:: TASK REQUIREMENTS ::
Print the listing below again, exactly. Skip the pictures.

:: PROVIDED RECORDS ::
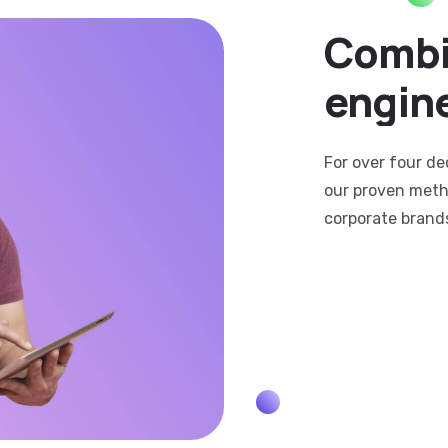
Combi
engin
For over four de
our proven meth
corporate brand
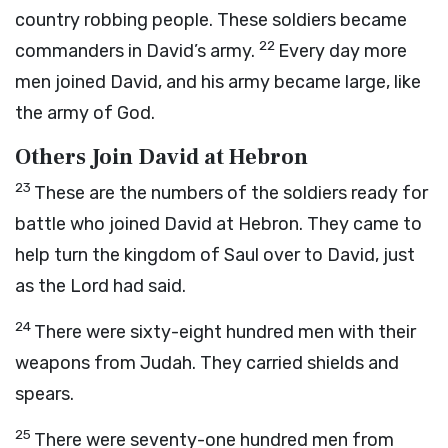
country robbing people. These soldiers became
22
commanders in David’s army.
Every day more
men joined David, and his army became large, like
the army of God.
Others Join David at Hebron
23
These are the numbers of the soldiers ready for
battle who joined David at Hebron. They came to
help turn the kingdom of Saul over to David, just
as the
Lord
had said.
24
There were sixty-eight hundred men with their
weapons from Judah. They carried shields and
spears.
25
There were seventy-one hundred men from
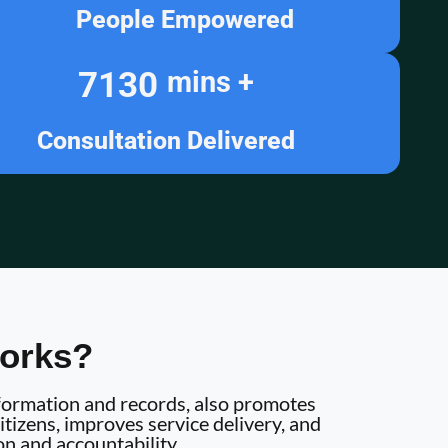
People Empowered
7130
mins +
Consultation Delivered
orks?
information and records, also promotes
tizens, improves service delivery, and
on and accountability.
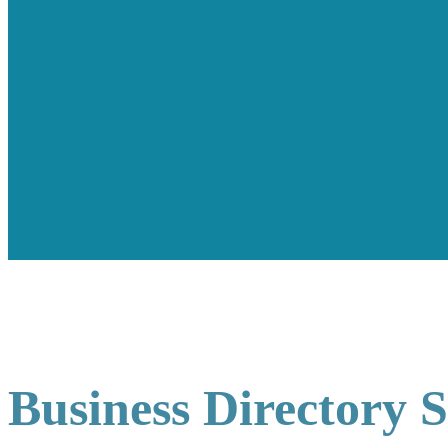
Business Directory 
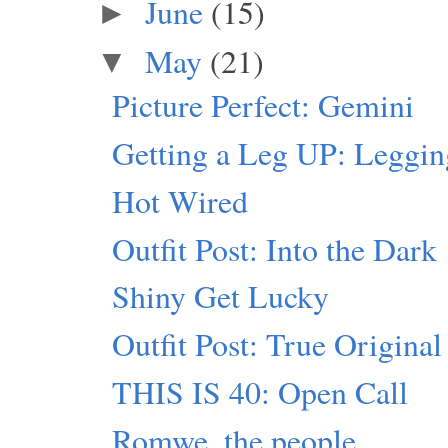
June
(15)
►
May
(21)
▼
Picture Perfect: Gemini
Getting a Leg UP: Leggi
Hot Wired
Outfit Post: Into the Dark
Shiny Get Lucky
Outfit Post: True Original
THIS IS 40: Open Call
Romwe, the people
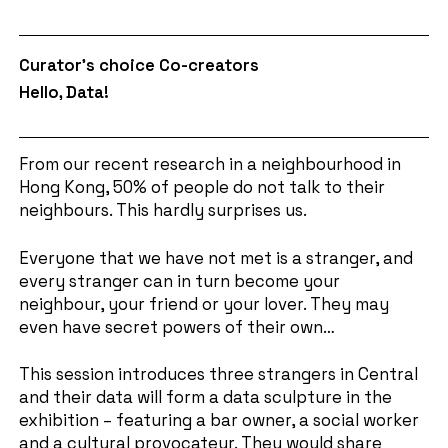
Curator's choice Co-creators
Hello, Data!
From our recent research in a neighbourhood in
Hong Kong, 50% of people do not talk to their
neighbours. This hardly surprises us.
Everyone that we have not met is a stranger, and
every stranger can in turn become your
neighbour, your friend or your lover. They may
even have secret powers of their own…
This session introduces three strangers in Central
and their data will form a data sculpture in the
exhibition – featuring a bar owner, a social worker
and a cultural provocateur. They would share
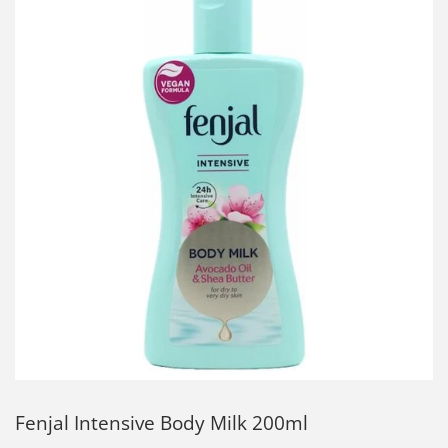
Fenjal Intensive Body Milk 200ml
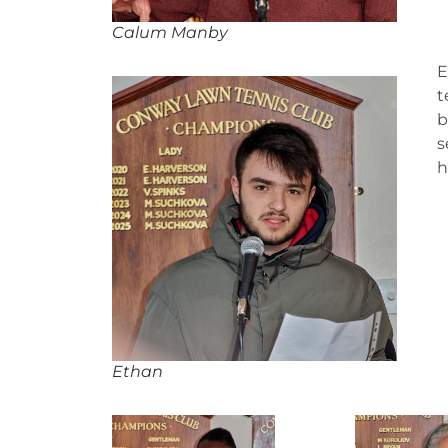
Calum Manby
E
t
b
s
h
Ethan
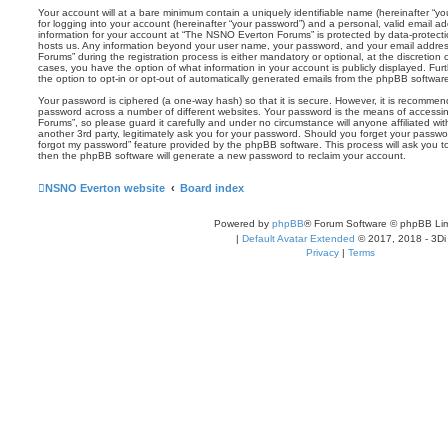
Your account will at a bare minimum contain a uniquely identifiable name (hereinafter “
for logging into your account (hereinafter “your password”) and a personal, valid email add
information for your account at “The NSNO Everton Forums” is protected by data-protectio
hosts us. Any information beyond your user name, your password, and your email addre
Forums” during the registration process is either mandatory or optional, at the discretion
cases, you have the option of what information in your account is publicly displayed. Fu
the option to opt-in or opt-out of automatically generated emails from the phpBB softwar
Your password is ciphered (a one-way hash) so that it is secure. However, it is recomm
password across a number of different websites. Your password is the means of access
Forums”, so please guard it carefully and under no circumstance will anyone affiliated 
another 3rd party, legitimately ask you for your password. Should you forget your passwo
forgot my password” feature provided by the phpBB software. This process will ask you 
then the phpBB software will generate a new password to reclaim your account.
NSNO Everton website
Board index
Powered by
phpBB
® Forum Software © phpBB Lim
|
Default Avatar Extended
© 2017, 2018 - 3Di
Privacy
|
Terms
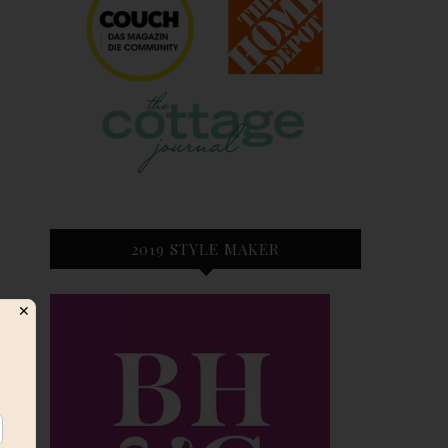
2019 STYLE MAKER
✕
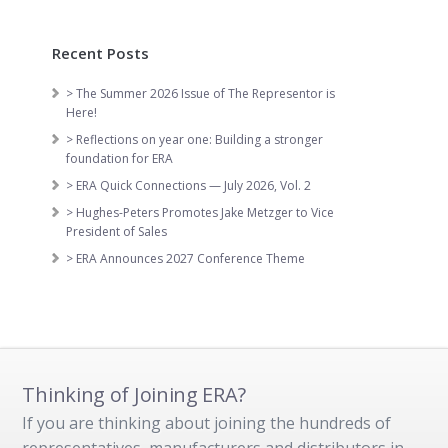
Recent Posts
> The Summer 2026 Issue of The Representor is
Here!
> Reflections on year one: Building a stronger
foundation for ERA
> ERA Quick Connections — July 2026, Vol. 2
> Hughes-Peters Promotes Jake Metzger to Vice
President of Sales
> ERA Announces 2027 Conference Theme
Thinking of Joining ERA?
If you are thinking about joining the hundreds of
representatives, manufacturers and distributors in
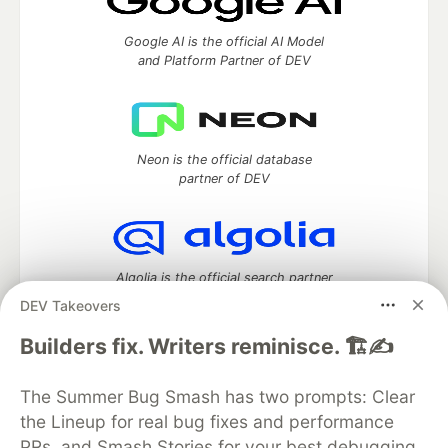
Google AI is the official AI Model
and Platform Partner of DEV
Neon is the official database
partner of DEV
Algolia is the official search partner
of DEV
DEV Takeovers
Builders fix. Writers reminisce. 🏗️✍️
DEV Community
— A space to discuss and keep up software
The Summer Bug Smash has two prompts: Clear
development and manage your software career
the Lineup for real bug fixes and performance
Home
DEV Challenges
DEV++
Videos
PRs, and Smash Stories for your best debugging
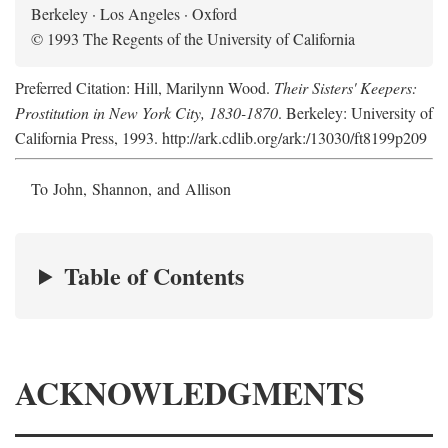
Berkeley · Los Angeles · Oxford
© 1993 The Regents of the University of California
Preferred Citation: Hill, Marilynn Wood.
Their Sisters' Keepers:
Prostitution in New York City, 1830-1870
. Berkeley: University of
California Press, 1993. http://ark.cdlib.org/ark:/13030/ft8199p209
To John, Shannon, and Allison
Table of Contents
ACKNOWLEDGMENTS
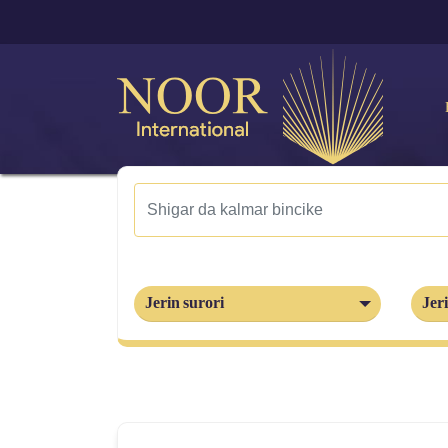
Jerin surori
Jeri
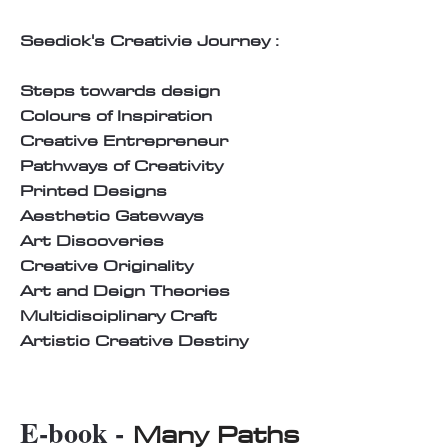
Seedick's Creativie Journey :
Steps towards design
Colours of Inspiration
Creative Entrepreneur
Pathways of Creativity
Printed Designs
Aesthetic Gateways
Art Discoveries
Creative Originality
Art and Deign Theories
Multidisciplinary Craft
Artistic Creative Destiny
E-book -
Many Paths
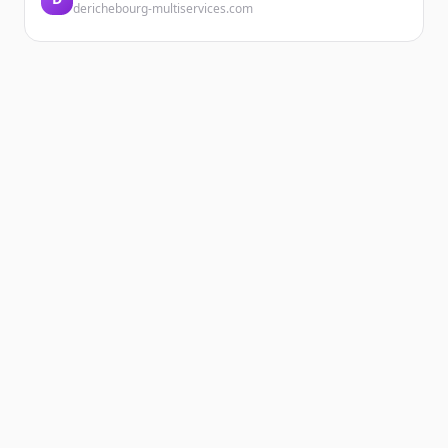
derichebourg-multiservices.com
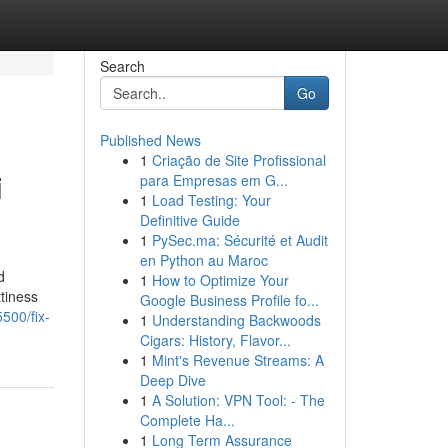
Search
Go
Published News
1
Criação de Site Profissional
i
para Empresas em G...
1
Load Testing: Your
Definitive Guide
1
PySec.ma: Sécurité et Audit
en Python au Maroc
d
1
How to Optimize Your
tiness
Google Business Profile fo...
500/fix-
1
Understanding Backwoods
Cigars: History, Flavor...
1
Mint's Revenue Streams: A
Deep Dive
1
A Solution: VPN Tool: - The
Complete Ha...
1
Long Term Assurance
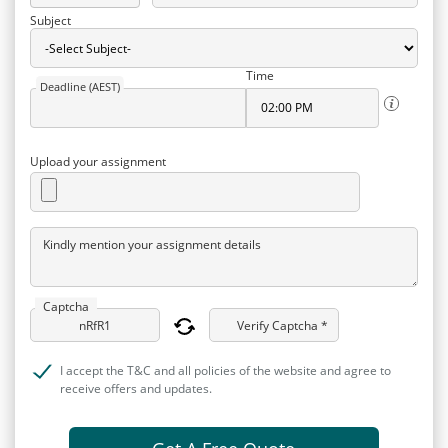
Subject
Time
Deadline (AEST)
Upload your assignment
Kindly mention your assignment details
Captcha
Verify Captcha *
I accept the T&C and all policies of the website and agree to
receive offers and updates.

:: SOLUTION FOR THIS TASK ::
Combi
engin
For over four de
our proven meth
corporate brand
country robbing people. These soldiers became
22
commanders in David’s army.
Every day more
men joined David, and his army became large, like
the army of God.
Others Join David at Hebron
23
These are the numbers of the soldiers ready for
battle who joined David at Hebron. They came to
help turn the kingdom of Saul over to David, just
as the
Lord
had said.
24
There were sixty-eight hundred men with their
weapons from Judah. They carried shields and
spears.
25
There were seventy-one hundred men from
People Empowered
7130
mins +
Consultation Delivered
orks?
information and records, also promotes
tizens, improves service delivery, and
on and accountability.
Business Directory 
June
(15)
►
May
(21)
▼
Picture Perfect: Gemini
Getting a Leg UP: Leggi
Hot Wired
Outfit Post: Into the Dark
Shiny Get Lucky
Outfit Post: True Original
THIS IS 40: Open Call
Romwe, the people
Curator's choice Co-creators
Hello, Data!
From our recent research in a neighbourhood in
Hong Kong, 50% of people do not talk to their
neighbours. This hardly surprises us.
Everyone that we have not met is a stranger, and
every stranger can in turn become your
neighbour, your friend or your lover. They may
even have secret powers of their own…
This session introduces three strangers in Central
and their data will form a data sculpture in the
exhibition – featuring a bar owner, a social worker
and a cultural provocateur. They would share
Fenjal Intensive Body Milk 200ml
Calum Manby
E
t
b
s
h
Ethan
Your account will at a bare minimum contain a uniquely identifiable name (hereinafter “
for logging into your account (hereinafter “your password”) and a personal, valid email add
information for your account at “The NSNO Everton Forums” is protected by data-protectio
hosts us. Any information beyond your user name, your password, and your email addre
Forums” during the registration process is either mandatory or optional, at the discretion
cases, you have the option of what information in your account is publicly displayed. Fu
the option to opt-in or opt-out of automatically generated emails from the phpBB softwar
Your password is ciphered (a one-way hash) so that it is secure. However, it is recomm
password across a number of different websites. Your password is the means of access
Forums”, so please guard it carefully and under no circumstance will anyone affiliated 
another 3rd party, legitimately ask you for your password. Should you forget your passwo
forgot my password” feature provided by the phpBB software. This process will ask you 
then the phpBB software will generate a new password to reclaim your account.
NSNO Everton website
Board index
Powered by
phpBB
® Forum Software © phpBB Lim
|
Default Avatar Extended
© 2017, 2018 - 3Di
Privacy
|
Terms
2019 STYLE MAKER
✕
Recent Posts
> The Summer 2026 Issue of The Representor is
Here!
> Reflections on year one: Building a stronger
foundation for ERA
> ERA Quick Connections — July 2026, Vol. 2
> Hughes-Peters Promotes Jake Metzger to Vice
President of Sales
> ERA Announces 2027 Conference Theme
Thinking of Joining ERA?
If you are thinking about joining the hundreds of
representatives, manufacturers and distributors in
Google AI is the official AI Model
and Platform Partner of DEV
Neon is the official database
partner of DEV
Algolia is the official search partner
of DEV
DEV Takeovers
Builders fix. Writers reminisce. 🏗️✍️
DEV Community
— A space to discuss and keep up software
The Summer Bug Smash has two prompts: Clear
development and manage your software career
the Lineup for real bug fixes and performance
Home
DEV Challenges
DEV++
Videos
PRs, and Smash Stories for your best debugging
Berkeley · Los Angeles · Oxford
© 1993 The Regents of the University of California
Preferred Citation: Hill, Marilynn Wood.
Their Sisters' Keepers:
Prostitution in New York City, 1830-1870
. Berkeley: University of
California Press, 1993. http://ark.cdlib.org/ark:/13030/ft8199p209
To John, Shannon, and Allison
Table of Contents
ACKNOWLEDGMENTS
Jerin surori
Jeri
Seedick's Creativie Journey :
Steps towards design
Colours of Inspiration
Creative Entrepreneur
Pathways of Creativity
Printed Designs
Aesthetic Gateways
Art Discoveries
Creative Originality
Art and Deign Theories
Multidisciplinary Craft
Artistic Creative Destiny
E-book -
Many Paths
derichebourg-multiservices.com
Search
Go
Published News
1
Criação de Site Profissional
i
para Empresas em G...
1
Load Testing: Your
Definitive Guide
1
PySec.ma: Sécurité et Audit
en Python au Maroc
d
1
How to Optimize Your
tiness
Google Business Profile fo...
500/fix-
1
Understanding Backwoods
Cigars: History, Flavor...
1
Mint's Revenue Streams: A
Deep Dive
1
A Solution: VPN Tool: - The
Complete Ha...
1
Long Term Assurance
Subject
Time
Deadline (AEST)
Upload your assignment
Kindly mention your assignment details
Captcha
Verify Captcha *
I accept the T&C and all policies of the website and agree to
receive offers and updates.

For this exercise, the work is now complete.